__Task statement__.
Without including any image, repeat every record exactly.

__Supplied material__.
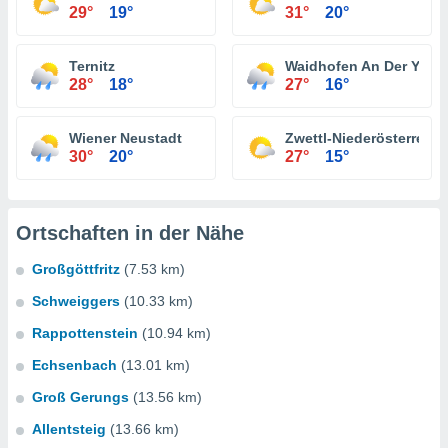
29°
19°
31°
20°
Ternitz
Waidhofen An Der Ybbs
28°
18°
27°
16°
Wiener Neustadt
Zwettl-Niederösterreich
30°
20°
27°
15°
Ortschaften in der Nähe
Großgöttfritz
(7.53 km)
Schweiggers
(10.33 km)
Rappottenstein
(10.94 km)
Echsenbach
(13.01 km)
Groß Gerungs
(13.56 km)
Allentsteig
(13.66 km)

__Output of the task__.
29°
19°
31°
20°
Ternitz
Waidhofen An Der Ybbs
28°
18°
27°
16°
Wiener Neustadt
Zwettl-Niederösterreich
30°
20°
27°
15°
Ortschaften in der Nähe
Großgöttfritz
(7.53 km)
Schweiggers
(10.33 km)
Rappottenstein
(10.94 km)
Echsenbach
(13.01 km)
Groß Gerungs
(13.56 km)
Allentsteig
(13.66 km)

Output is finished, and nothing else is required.